Humberto não conseguia conceber a sua existência de regresso
à solidão dos tempos antes dela. Quando discutia no emprego, bastava um
vislumbre da sua presença, para que o possante dragão que cuspia fogo pelas
ventas, se transformasse num dócil cordeiro, ou no mais cordial dos colegas de
trabalho. Quando regressava a casa, era como se saísse de um túnel quente, escuro
e sujo e entrasse num imenso vale ensolarado, fresco e florido. A sua “fada do
lar” recebia-o com o “solvente de mau-humor” que só ela possuía. Por isso, decidiu
que aquele dia seria o primeiro do resto da sua vida mais tolerante e afável.

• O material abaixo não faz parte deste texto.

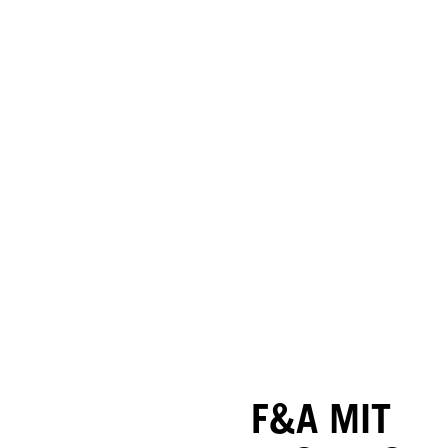
F&A MIT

Envolvido nessas doces vibrações, sonhava acordado com a
admiração e alegria que esperava ver mais logo nos belos olhos da sua doce
Lucília. Ignorou de forma estoica o buzinar insolente do camionista quando se
demorou a atravessar a passadeira, não resmungou, como sempre fazia, pelo ruído
das motos e deu os bons dias a muitos dos conhecidos, alguns dos quais se
imobilizaram no passeio, para confirmar se tinham ouvido bem.
No Pão Quente, não se incomodou pelo facto do funcionário ter
atendido primeiro os que estavam sentados, nem por ter três outros clientes à
sua frente. Quando chegou à sua vez, sorriu e saudou o empregado, deixando-o
ainda mais nervoso e confundido. Quando este pousou o saco de papel com o seu
pedido em cima do balcão, um dos pães rodou para o tampo de granito e ele colocou-o
rapidamente de volta à embalagem. Humberto estremeceu e arregalou os olhos,
corou, mas controlou-se e expeliu ruidosamente o ar do peito.
— Meu caro. — Avisou apaziguadoramente para o jovem
funcionário que parara de respirar, pois percebia ter cometido uma falta, embora
não soubesse ainda qual. — Esse pãozinho, rolou num balcão duvidosamente limpo
e você apanhou-o com a sua mãozinha descuidada, pois a luva ficou ali em cima
da prateleira. Importa-se de o substituir?
Como um foguete e
quase em pânico, o rapaz calçou a luva de plástico, pegou novo pão da caixa e
trocou-o pelo “conspurcado”. O sorriso condescendente de Humberto estremeceu e
desmoronou-se quando, o solícito funcionário, arremessou a unidade recusada para
a caixa onde se encontravam os restantes pães para venda.
“Lembra-te, este é o primeiro dia de uma nova vida!”
Humberto recomendou para si próprio, quando virou as costas ao balcão onde
deixara as moedas para pagamento, sem agradecer nem se despedir. “Pelo menos aquele
pão já não será para mim.”
Regressou a casa, satisfeito consigo mesmo, enquanto
contornava alguns dejetos canídeos abandonados no passeio. Evitou os seus comentários
a meia voz contra os amantes de animais, porcos, ignorantes e menos
inteligentes que o seu animal de estimação. Não insultou a criança que quase o
atropelou com a bicicleta nem se sentiu incomodado com o cão que o veio farejar,
no limite da trela do dono.
Estava realmente um belo dia de primavera, com sol e uma
temperatura amena, os pássaros chilreavam nos fios elétricos e nos beirais dos
telhados. Tudo para ser feliz, não percebia como podia estar sempre zangado.
Em frente à porta de entrada, com o saco do pão debaixo do
braço enquanto procurava a chave no bolso, recebeu sobre o ombro os generosos
dejetos de uma das pombas, “que a estúpida da velha do quinto esquerdo insistia
em alimentar”. Algumas pingas, perante o olhar escandalizado dele, caíram sobre
os alimentos.
Simultaneamente, a porta do prédio abriu-se e de forma
intempestiva, Inácio saiu, arrastado pelo enorme e trapalhão Retriever que
possuía, quase derrubando Humberto. O saco de papel estatelou-se no chão; pães
rolaram pelo passeio em todas as direções.
— Grandessíssima besta! — Explodiu Humberto, descontrolado,
apontando o indicador espetado diretamente aos olhos do outro. — Que tens nessa
cabeça de balofo gorduroso? Não sabes controlar o “cavalo”? Em qual das pontas
da trela está o animal inteligente? Devia de te rebentar essas fuças!